> [ABOUT THIS EXERCISE]:
Every line from the one with "[/porto_contai" to the end of the data needs to be copied exactly, and no line before it.

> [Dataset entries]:

##############################

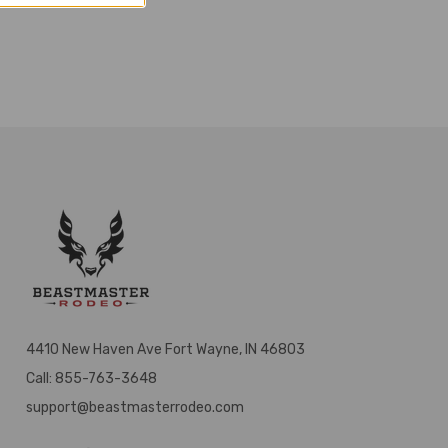
4410 New Haven Ave Fort Wayne, IN 46803
Call: 855-763-3648
support@beastmasterrodeo.com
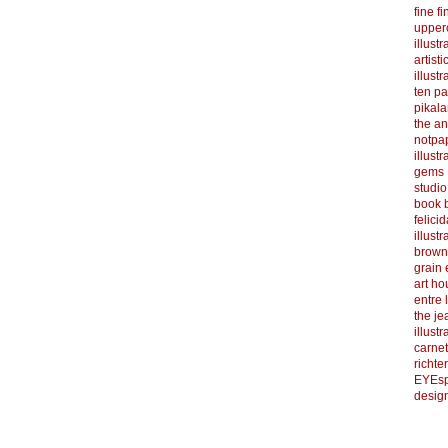
fine f
upper
illustr
artist
illustr
ten p
pikal
the a
notpa
illust
gems
studi
book b
felicid
illust
brown
grain 
art h
entre 
the je
illust
carnet
richter
EYEsp
design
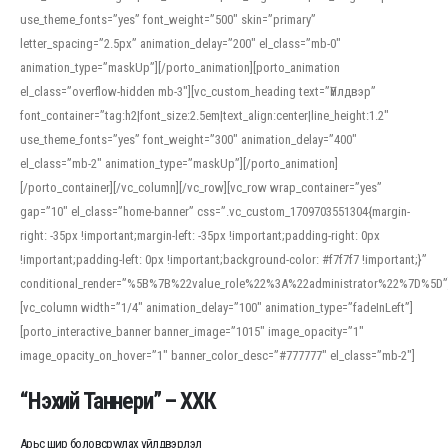
use_theme_fonts=”yes” font_weight=”500″ skin=”primary”
letter_spacing=”2.5px” animation_delay=”200″ el_class=”mb-0″
animation_type=”maskUp”][/porto_animation][porto_animation
el_class=”overflow-hidden mb-3″][vc_custom_heading text=”Үйлдвэр”
font_container=”tag:h2|font_size:2.5em|text_align:center|line_height:1.2″
use_theme_fonts=”yes” font_weight=”300″ animation_delay=”400″
el_class=”mb-2″ animation_type=”maskUp”][/porto_animation]
[/porto_container][/vc_column][/vc_row][vc_row wrap_container=”yes”
gap=”10″ el_class=”home-banner” css=”.vc_custom_1709703551304{margin-
right: -35px !important;margin-left: -35px !important;padding-right: 0px
!important;padding-left: 0px !important;background-color: #f7f7f7 !important;}”
conditional_render=”%5B%7B%22value_role%22%3A%22administrator%22%7D%5D”
[vc_column width=”1/4″ animation_delay=”100″ animation_type=”fadeInLeft”]
[porto_interactive_banner banner_image=”1015″ image_opacity=”1″
image_opacity_on_hover=”1″ banner_color_desc=”#777777″ el_class=”mb-2″]
“Нэхий Таннери” – ХХК
Арьс шир боловсруулах үйлдвэрлэл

##############################

> [REPLY TO THE TASK]:
[/porto_container][/vc_column][/vc_row][vc_row wrap_container=”yes”
gap=”10″ el_class=”home-banner” css=”.vc_custom_1709703551304{margin-
right: -35px !important;margin-left: -35px !important;padding-right: 0px
!important;padding-left: 0px !important;background-color: #f7f7f7 !important;}”
conditional_render=”%5B%7B%22value_role%22%3A%22administrator%22%7D%5D”
[vc_column width=”1/4″ animation_delay=”100″ animation_type=”fadeInLeft”]
[porto_interactive_banner banner_image=”1015″ image_opacity=”1″
image_opacity_on_hover=”1″ banner_color_desc=”#777777″ el_class=”mb-2″]
“Нэхий Таннери” – ХХК
Арьс шир боловсруулах үйлдвэрлэл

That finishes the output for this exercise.